The American Health Rankings annual report data for 2014 was downloaded as a CSV formatted file from a dedicated website run by the United Health Foundation. A copy of the report is posted [here](AmericasHealthRankings-Annual-2014.csv). The downloaded dataset was quite clean to begin with. The data was transformed from a long format to a wide format and the value column deleted using tools available in Microsoft Excel. The resulting file, shown [here](health_cleaned.xlsx), was used for analysis.
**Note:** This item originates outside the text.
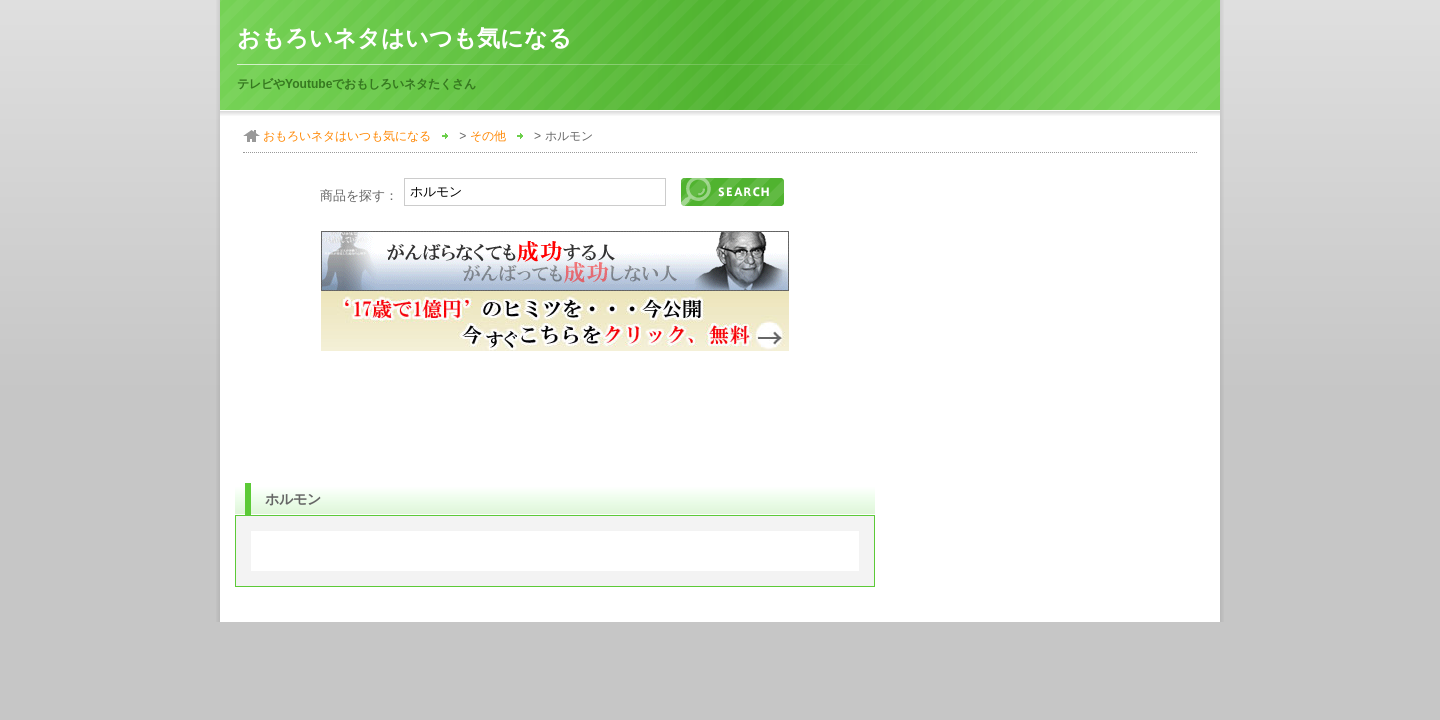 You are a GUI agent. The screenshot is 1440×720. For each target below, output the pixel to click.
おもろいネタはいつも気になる (404, 38)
##Experiences in data acquisition and processing

One of the experiences we faced in data acquisition and processing is that Twitter currently has a [policy](https://dev.twitter.com/rest/public/rate-limiting) in place that restricts access to historical data to paying customers via third-party vendors.  The public streaming API that we used is [rate-limited](https://dev.twitter.com/rest/public/rate-limiting) and caped to a small randomly sampled fraction of the total number of tweets available at any given moment in time.  Consequently, our data acquisition script needed to be run multiple times over several days to acquire sufficient data for analysis.  Because we did not have much time to collect data in this way, we had to resort to our backup data set from onemilliontweetmap.com.